Semiconductors are expensive to make. Cutting-edge chip-making factories can cost at least $2.5 billion. While Apple, AMD, Nvidia, Qualcomm and others design chips in India and elsewhere, they are mostly made in China and other Asian countries, but not in India. This is a gap that should be filled. But India does not need such an expensive fab, says Satya Gupta, chairman of India Electronics and Semiconductor Association. A better strategy will be to go for application specific fabs — say, power electronics or TV panels. The former is used in all kinds of devices, including electric vehicles.
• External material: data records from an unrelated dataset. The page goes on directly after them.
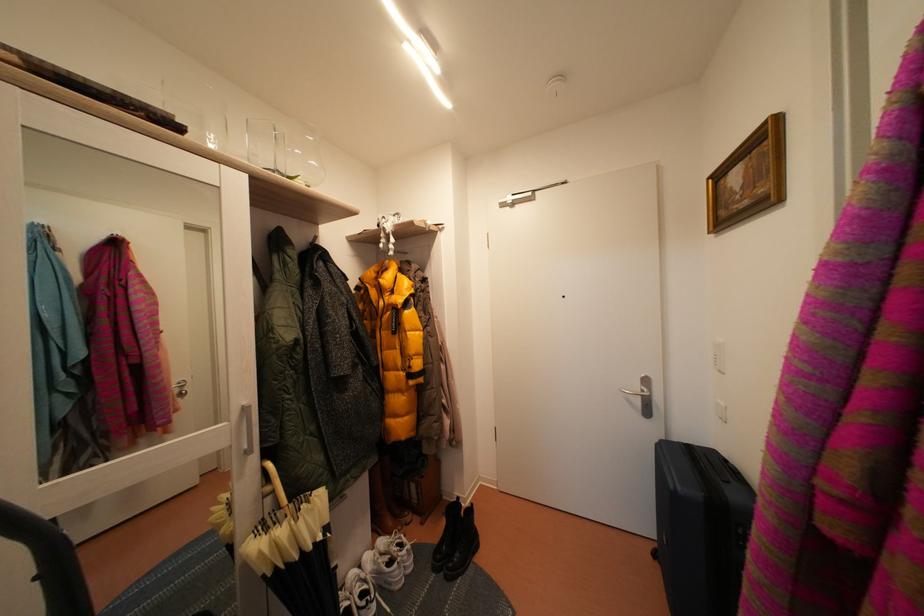 This screenshot has height=616, width=924. What do you see at coordinates (269, 492) in the screenshot?
I see `the wooden umbrella handle` at bounding box center [269, 492]. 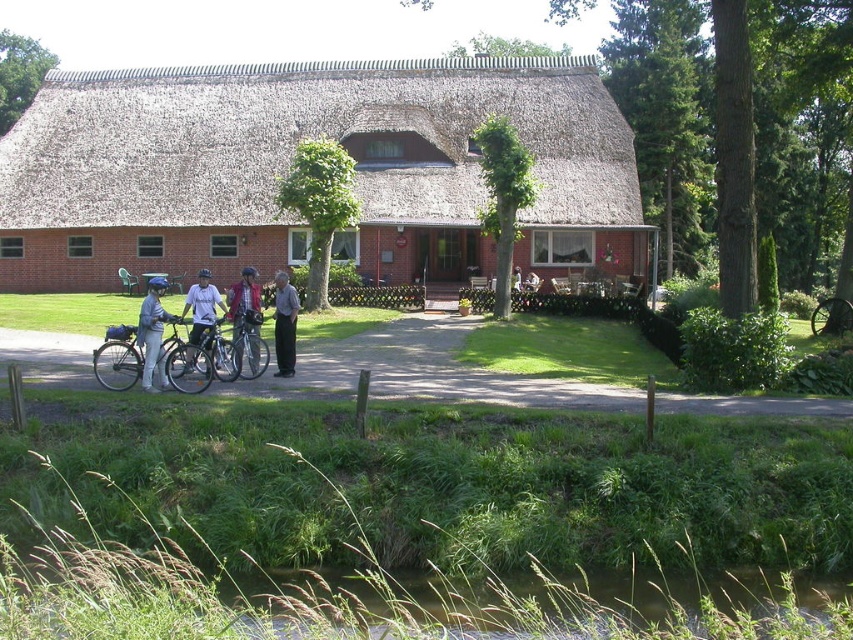 You are planning to cross the green grassy creek at lower center with your matte white bicycle at center. Can you safely ride your bicycle over the creek?

The green grassy creek at lower center is smaller than the matte white bicycle at center, so it is likely safe to ride the matte white bicycle at center over the creek as it may not obstruct the bicycle.

You are standing in front of the traditional brick house with a thatched roof. You see a green grassy creek at lower center and a matte white bicycle at center. Which object is shorter?

The green grassy creek at lower center is shorter than the matte white bicycle at center.

You are a cyclist who just arrived at the house. You see the matte black bicycle at lower left and the matte blue helmet at left. Which object is positioned more to the left side of the scene?

The matte blue helmet at left is positioned more to the left side of the scene because the matte black bicycle at lower left is to the right of it. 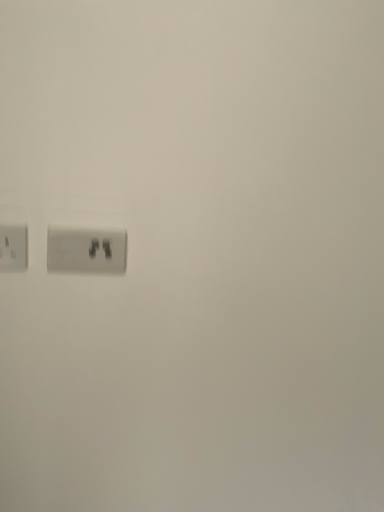 Question: Which direction should I rotate to look at white plastic power plugs and sockets at center, the second power plugs and sockets viewed from the left?

Choices:
 (A) right
 (B) left

Answer: (B)

Question: Does white plastic power plugs and sockets at center, the second power plugs and sockets viewed from the left, have a greater width compared to matte white power plug at left, which is the first power plugs and sockets from left to right?

Choices:
 (A) yes
 (B) no

Answer: (A)

Question: Is matte white power plug at left, which is the first power plugs and sockets from left to right, at the back of white plastic power plugs and sockets at center, the second power plugs and sockets viewed from the left?

Choices:
 (A) no
 (B) yes

Answer: (A)

Question: Is white plastic power plugs and sockets at center, marked as the first power plugs and sockets in a right-to-left arrangement, smaller than matte white power plug at left, the 2th power plugs and sockets viewed from the right?

Choices:
 (A) yes
 (B) no

Answer: (B)

Question: From the image's perspective, is white plastic power plugs and sockets at center, the second power plugs and sockets viewed from the left, located beneath matte white power plug at left, the 2th power plugs and sockets viewed from the right?

Choices:
 (A) yes
 (B) no

Answer: (A)

Question: Are white plastic power plugs and sockets at center, marked as the first power plugs and sockets in a right-to-left arrangement, and matte white power plug at left, the 2th power plugs and sockets viewed from the right, far apart?

Choices:
 (A) no
 (B) yes

Answer: (A)

Question: Is white plastic power plugs and sockets at center, the second power plugs and sockets viewed from the left, shorter than matte white power plug at left, the 2th power plugs and sockets viewed from the right?

Choices:
 (A) no
 (B) yes

Answer: (A)

Question: Is matte white power plug at left, the 2th power plugs and sockets viewed from the right, to the right of white plastic power plugs and sockets at center, marked as the first power plugs and sockets in a right-to-left arrangement, from the viewer's perspective?

Choices:
 (A) no
 (B) yes

Answer: (A)

Question: From a real-world perspective, is matte white power plug at left, which is the first power plugs and sockets from left to right, positioned under white plastic power plugs and sockets at center, marked as the first power plugs and sockets in a right-to-left arrangement, based on gravity?

Choices:
 (A) no
 (B) yes

Answer: (A)

Question: Is white plastic power plugs and sockets at center, the second power plugs and sockets viewed from the left, inside matte white power plug at left, which is the first power plugs and sockets from left to right?

Choices:
 (A) no
 (B) yes

Answer: (A)

Question: Can you confirm if matte white power plug at left, which is the first power plugs and sockets from left to right, is positioned to the left of white plastic power plugs and sockets at center, the second power plugs and sockets viewed from the left?

Choices:
 (A) no
 (B) yes

Answer: (B)

Question: Considering the relative positions of matte white power plug at left, the 2th power plugs and sockets viewed from the right, and white plastic power plugs and sockets at center, marked as the first power plugs and sockets in a right-to-left arrangement, in the image provided, is matte white power plug at left, the 2th power plugs and sockets viewed from the right, behind white plastic power plugs and sockets at center, marked as the first power plugs and sockets in a right-to-left arrangement,?

Choices:
 (A) no
 (B) yes

Answer: (A)

Question: From the image's perspective, is matte white power plug at left, which is the first power plugs and sockets from left to right, located above white plastic power plugs and sockets at center, marked as the first power plugs and sockets in a right-to-left arrangement?

Choices:
 (A) yes
 (B) no

Answer: (A)

Question: Is matte white power plug at left, which is the first power plugs and sockets from left to right, situated inside white plastic power plugs and sockets at center, the second power plugs and sockets viewed from the left, or outside?

Choices:
 (A) inside
 (B) outside

Answer: (B) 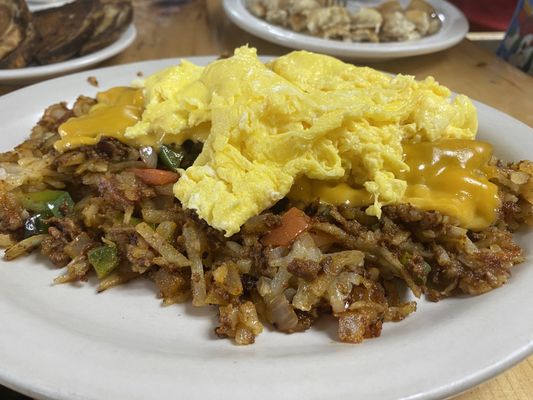 Locate an element on the screen. This screenshot has height=400, width=533. fork is located at coordinates (343, 3). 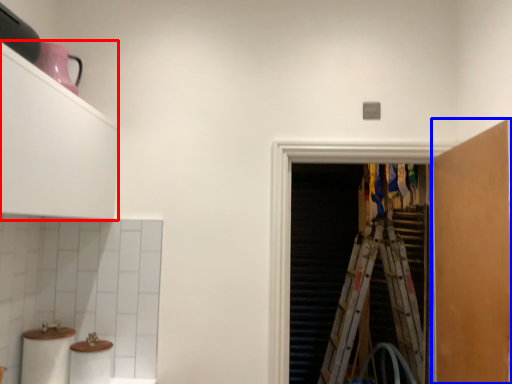 Question: Which object appears closest to the camera in this image, cabinetry (highlighted by a red box) or cabinetry (highlighted by a blue box)?

Choices:
 (A) cabinetry
 (B) cabinetry

Answer: (A)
The factories to make these are more affordable, $300-500 million against logic fabs that can cost $2.5 billion. According to sources, a dozen companies have shown interest in setting up the power electronic fabs in India but only three firms for logic fabs. “India could import the wafer, which is super-expensive to make, and customise it to specific needs,” says Vivek Tyagi, founder of ProVT Consulting.
Such units are test & assembly facilities and cost around $200 million. “We don’t need to follow the herd or compete with China, Taiwan. So we may not want to make the most advanced chip in the world. But we must become self-reliant,” says Gupta.